■ **Provided material**
################
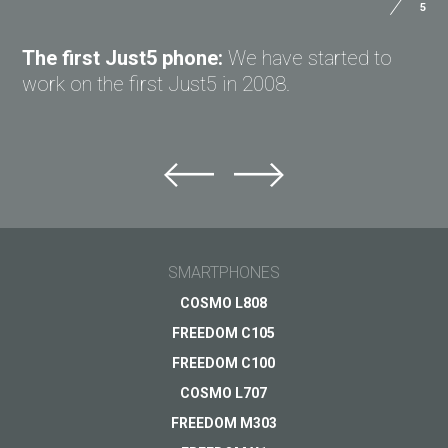
5
ASK QUESTION TO JUST5
The first Just5 phone:
We have started to
work on the first Just5 in 2008.
Ask question to Just5
Can't find answer to Your question?
Ask Your question here and get answer on Your
email
SMARTPHONES
General subject
COSMO L808
FREEDOM C105
Support
Your question
*
FREEDOM C100
Payments
COSMO L707
Delivery
FREEDOM M303
Warranty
################
■ **Problem statement**
Read the listing. Report every line that includes the word "answer".

■ **Solution to this exercise**
Can't find answer to Your question?
Ask Your question here and get answer on Your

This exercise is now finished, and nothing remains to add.